2026-07-16 –, Memorial Hall
Supply chain attacks on Python, including recent compromises of popular packages and CI workflows, have exposed structural weaknesses in the scientific Python ecosystem. This BoF will bring together library maintainers, downstream users, and security practitioners to discuss practical strategies for securing scientific Python stacks, from core packages (NumPy/SciPy) to domain libraries and analysis workflows. We will share current efforts (e.g., SPEC 8, Trusted Publishing, SBOM generation, GitHub Actions hardening), identify pain points and gaps, and brainstorm actionable steps the community can take over the next year to make scientific Python releases more trustworthy by default. Join us to share your experiences, challenges, and ideas on fortifying our open-source projects against potential threats and ensuring the integrity of scientific research.
Jarrod Millman is the Executive Director for Berkeley's Open Source Program Office (OSPO). With a background in computer science, mathematics, and statistics, and degrees from Cornell and Berkeley, Millman is a founding member of the scientific Python ecosystem. His primary focus is on developing and sustaining open-source, community-owned scientific software tools. Millman serves on the steering council of NetworkX, is a core developer of scikit-image, and was an early contributor to NumPy, SciPy, and scikit-learn. He has co-founded several influential initiatives to advance open and reproducible research, including the Scientific Python project, the nonprofit NumFOCUS, and the Neuroimaging in Python project.
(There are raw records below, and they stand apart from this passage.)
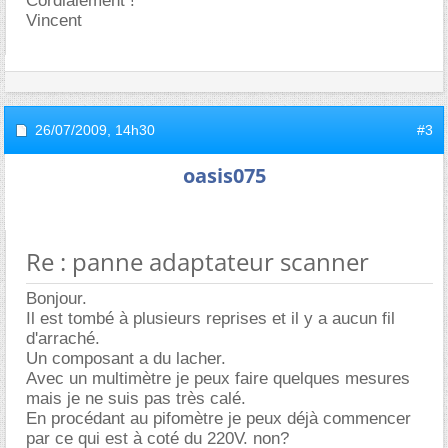
Cordialement !
Vincent
26/07/2009,
14h30
#3
oasis075
Re : panne adaptateur scanner
Bonjour.
Il est tombé à plusieurs reprises et il y a aucun fil
d'arraché.
Un composant a du lacher.
Avec un multimètre je peux faire quelques mesures
mais je ne suis pas très calé.
En procédant au pifomètre je peux déjà commencer
par ce qui est à coté du 220V. non?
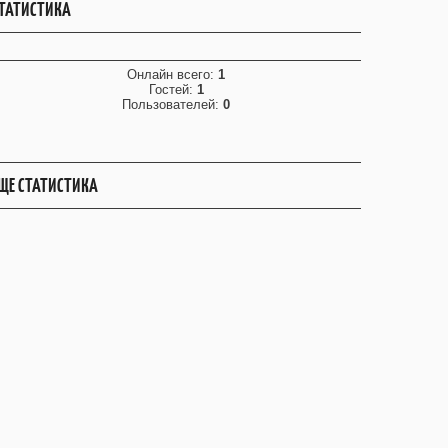
ТАТИСТИКА
Онлайн всего:
1
Гостей:
1
Пользователей:
0
ЩЕ СТАТИСТИКА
Matthew is a research scientist in experimental high energy physics and data science at the University of Wisconsin-Madison Data Science Institute (a “data physicist”). He works as a member of the ATLAS collaboration on searches for physics beyond the standard model with experiments performed at CERN's Large Hadron Collider (LHC) in Geneva, Switzerland. He also serves on the executive board of the Institute for Research and Innovation in Software for High Energy Physics (IRIS-HEP) where he is a researcher and the Analysis Systems Area lead. He is also a topical editor for physics and data science for the Journal of Open Source Software. He previously did his Ph.D. (2019) research at Southern Methodist University, also on the ATLAS experiment, and was a postdoc at the University of Illinois at Urbana-Champaign, and the University of Wisconsin-Madison.